Transcribed page contents:
┄┄┄┄┄┄┄┄┄┄┄┄┄┄┄┄┄┄┄┄

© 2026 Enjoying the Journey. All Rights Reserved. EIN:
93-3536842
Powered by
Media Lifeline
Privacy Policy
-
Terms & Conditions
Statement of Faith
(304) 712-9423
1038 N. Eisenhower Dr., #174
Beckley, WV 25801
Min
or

┄┄┄┄┄┄┄┄┄┄┄┄┄┄┄┄┄┄┄┄

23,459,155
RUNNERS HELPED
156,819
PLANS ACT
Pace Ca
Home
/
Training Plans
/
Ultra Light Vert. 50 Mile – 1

┄┄┄┄┄┄┄┄┄┄┄┄┄┄┄┄┄┄┄┄

### Assignment:
Your answer should be the lines above, from the line containing "RUNNERS HELPED" up to and including the line containing "Ultra Light Vert. 50 Mile – 1", reproduced exactly and with nothing else.

### Exercise response:
RUNNERS HELPED
156,819
PLANS ACT
Pace Ca
Home
/
Training Plans
/
Ultra Light Vert. 50 Mile – 1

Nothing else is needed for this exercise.